Not as is.  You would have to have a tube with stopples in it to hold the bottle still in the center of the tube.  By the time you bought the correct equipment to use it for bottles, you could just buy a bottle tumbler.


----------



## GuntherHess (Aug 29, 2012)

It may not be long enough to do bigger bottles.
 The stopples add a good bit of length to the tubes.
 Looks like it has maybe 14" of useable roller?

 Not sure what the speed is also. 
 You really want to be able to vary the speed depending on the bottle type you are tumbling.


----------



## JarDoctor (Aug 29, 2012)

Rock tumblers are made to free tumble rocks so are not large enough to clean bottles.  They need severe modifications to be able to work for bottles.

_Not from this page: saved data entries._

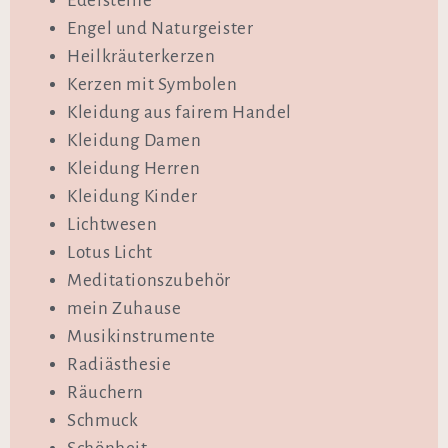
Edelsteine
Engel und Naturgeister
Heilkräuterkerzen
Kerzen mit Symbolen
Kleidung aus fairem Handel
Kleidung Damen
Kleidung Herren
Kleidung Kinder
Lichtwesen
Lotus Licht
Meditationszubehör
mein Zuhause
Musikinstrumente
Radiästhesie
Räuchern
Schmuck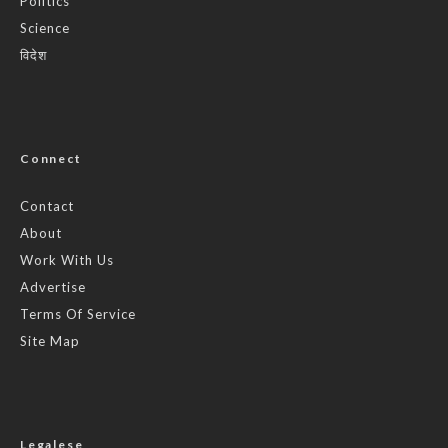
Politics
Science
विदेश
Connect
Contact
About
Work With Us
Advertise
Terms Of Service
Site Map
Legalese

They are not long enough to hold a canister with stopples and most times the motors will not turn at the RPM necessary for bottles (25 RPM for anything not round and 85 RPM for round).  
 You can purchase a machine and motor package many times for less than what the rock tumbler plus modifications will cost you.  After you have the tumbler modified, you still need canisters, copper and oxide.
 Good luck.


----------



## GuntherHess (Aug 29, 2012)

you should add a link to your website in your signature.


----------



## JarDoctor (Aug 29, 2012)

Thanks for the advice.  I did that.


----------



## GuntherHess (Aug 29, 2012)

doesnt seem to be showing up.
 did you click the box that reads "Always attach signature in posts"


----------



## RICKJJ59W (Aug 29, 2012)

Tumbler? did some one say tumbler???[]


----------